At some point in a project you want to know what you actually have. How many Python files, how many lines,
how much of it is documentation versus actual code. The answer is usually "open a terminal and start counting
by hand" or "find a tool that requires three config files and a GitHub token to get started."

I wanted something I could drop into any project for thirty seconds, run once, and have a readable result
sitting in the project root. Not a dashboard, not a CI integration, not a persistent dependency.
Just a number, written to a file, done.

mamba-scan does exactly that. One import, one call, one markdown block appended to a file in your project root.
Then you uninstall it and forget it existed.


Features

  • One-call API - count_project() with no required arguments covers the most common case immediately
  • Per-filetype stats - lines, chars, doc chars, code chars, and type-specific counts broken out per extension
  • Multi-language support - built-in analyzers for Python, HTML/Jinja2, JavaScript/TypeScript, CSS/SCSS,
    Java, C, C++, and C#
  • Append-only output - results are appended with a rounded timestamp so repeated runs don't overwrite history
  • Flexible scoping - restrict or exclude extensions and directories without touching any config file
  • Extensible - subclass FileAnalyzer, set extensions, implement analyze() - registration is automatic
  • Unmatched file reporting - files with no specific analyzer are listed once at the end so nothing is silently missed

Installation

pip install mamba-scan

Or directly from the repository:

pip install git+https://github.com/soss-community/mamba-scan.git

Usage

Quickstart

from mamba_scan import count_project

count_project()

That's it. mamba-scan finds the project root automatically, scans all default file types,
and appends a stats block to project_info.md in the project root.

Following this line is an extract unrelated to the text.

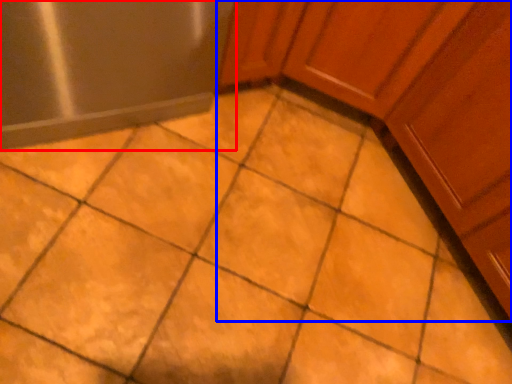 Question: Which of the following is the farthest to the observer, appliance (highlighted by a red box) or cabinetry (highlighted by a blue box)?

Choices:
 (A) appliance
 (B) cabinetry

Answer: (A) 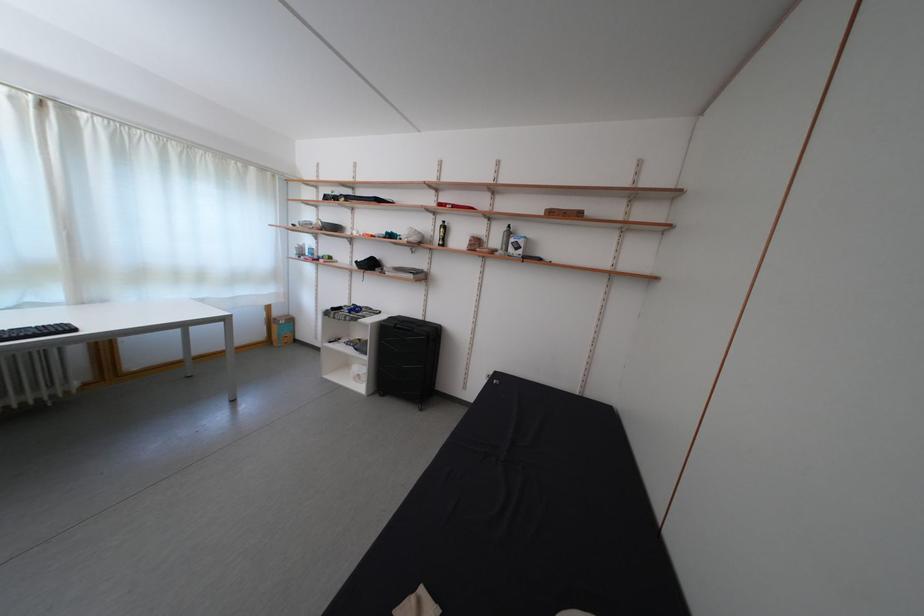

Filtering what gets scanned

# Only these extensions
count_project(scanned_extensions=[".py", ".html", ".css"])

# Everything default except these
count_project(ignored_extensions=[".md", ".json"])

# Only files inside these directories
count_project(only_dirs=["src", "app"])

# Default directories plus these excluded on top
count_project(ignored_dirs=["migrations", "legacy"])

# Custom output file
count_project(output_filename="my_stats.md")

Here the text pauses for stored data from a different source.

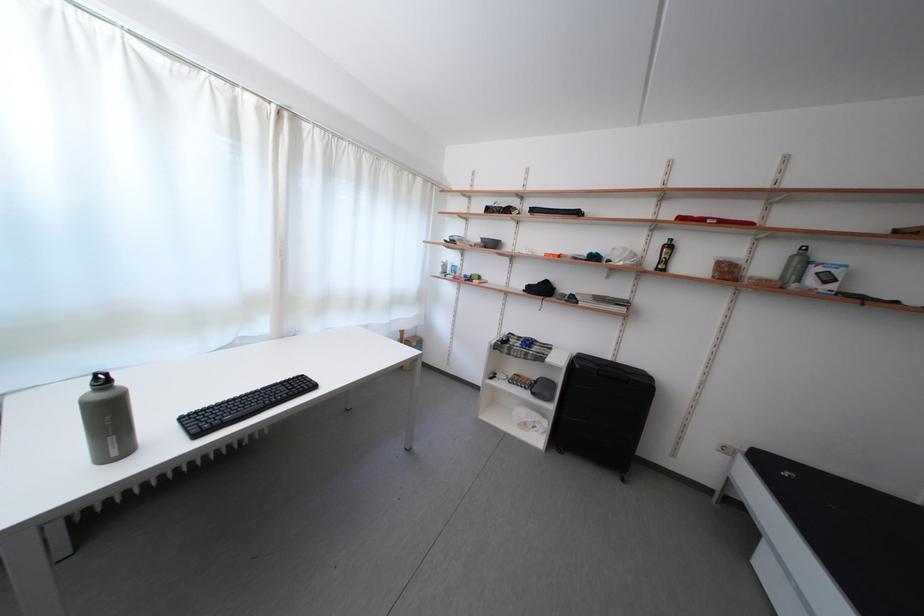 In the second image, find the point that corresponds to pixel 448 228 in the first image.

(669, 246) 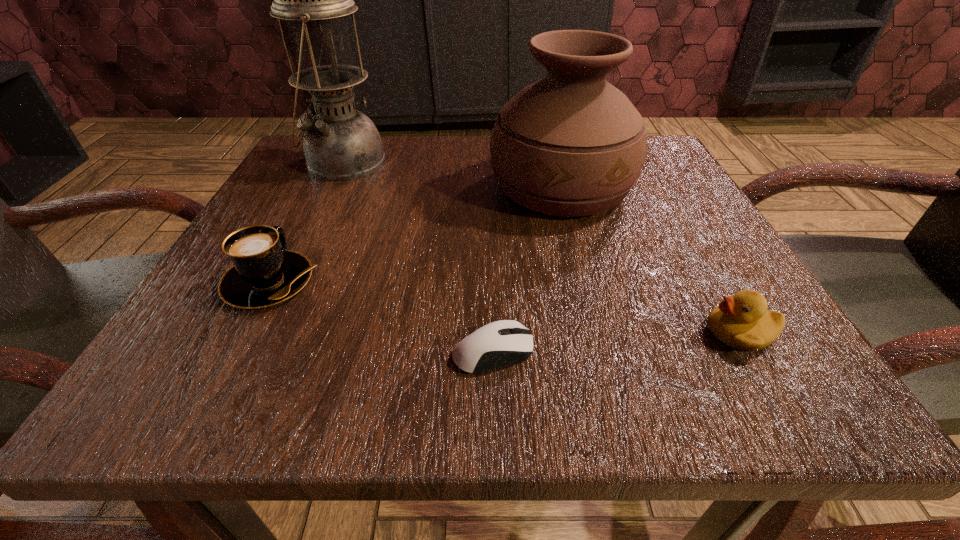 This screenshot has height=540, width=960. I want to click on oil lamp, so click(340, 143).

Where is `the second tallest object`? Image resolution: width=960 pixels, height=540 pixels. the second tallest object is located at coordinates (571, 144).

Where is `cappuccino`? cappuccino is located at coordinates (264, 273).

You are a GUI agent. You are given a task and a screenshot of the screen. Output one action in this format:
    pyautogui.click(x=<x>, y=<y>)
    Task: Click on the rightmost object
    The width and height of the screenshot is (960, 540).
    Given the screenshot: What is the action you would take?
    pyautogui.click(x=742, y=321)

I want to click on the shortest object, so click(x=501, y=343).

Find the location of a particular element. vacant region located on the right of the tallest object is located at coordinates (584, 162).

In order to click on vacant region located on the front of the second tallest object in this screenshot , I will do `click(597, 323)`.

Locate an element on the screen. This screenshot has width=960, height=540. free space located 0.190m on the right of the cappuccino is located at coordinates (452, 282).

This screenshot has width=960, height=540. I want to click on vacant space positioned on the front-facing side of the rightmost object, so click(519, 332).

The height and width of the screenshot is (540, 960). In order to click on vacant point located 0.130m on the front-facing side of the rightmost object in this screenshot , I will do `click(601, 332)`.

scanned_extensions and ignored_extensions are mutually exclusive.
only_dirs and ignored_dirs are mutually exclusive.

For full working examples see:


Built-in Analyzers

Each analyzer handles one or more extensions and tracks type-specific stats on top of the shared base stats.

Analyzer Extensions Extra stats
PythonAnalyzer .py, .pyw classes, functions, docstrings, inline comments
HtmlAnalyzer .html, .htm, .jinja, .jinja2, .j2 html comments, jinja2 comments
JsTsAnalyzer .js, .ts, .jsx, .tsx jsdoc blocks, multiline comments, inline comments
CssAnalyzer .css, .scss, .sass block comments
JavaAnalyzer .java classes, methods, javadoc blocks, multiline comments, inline comments
CAnalyzer .c, .h functions, block comments, inline comments
CppAnalyzer .cpp, .cc, .cxx, .hpp, .hxx classes, functions, block comments, inline comments
CSharpAnalyzer .cs classes, methods, xml doc lines, block comments, inline comments
GenericAnalyzer fallback for everything else basic line and char counts only

All analyzers share the base stats: total_lines, empty_lines, total_chars, doc_chars, code_chars.


Custom Analyzers

Subclass FileAnalyzer, set extensions as a class attribute, implement analyze() as a classmethod.
Registration happens automatically when Python evaluates the class body - no instantiation needed.

import re
from mamba_scan import FileAnalyzer, count_project


class LuaAnalyzer(FileAnalyzer):
    extensions = [".lua"]

    @classmethod
    def analyze(cls, content: str) -> dict:
        total_chars = len(content)
        sl_matches = list(re.finditer(r"--(?!\[).*$", content, re.MULTILINE))
        block_matches = list(re.finditer(r"--\[\[[\s\S]*?\]\]", content))
        doc_chars = sum(len(m.group(0)) for m in sl_matches + block_matches)

        return {
            "total_lines": len(content.splitlines()),
            "empty_lines": sum(1 for l in content.splitlines() if not l.strip()),
            "total_chars": total_chars,
            "doc_chars": doc_chars,
            "code_chars": total_chars - doc_chars,
            "inline_comments": len(sl_matches),
            "block_comments": len(block_matches),
        }


# LuaAnalyzer is registered at this point - just call count_project
count_project(scanned_extensions=[".py", ".lua"])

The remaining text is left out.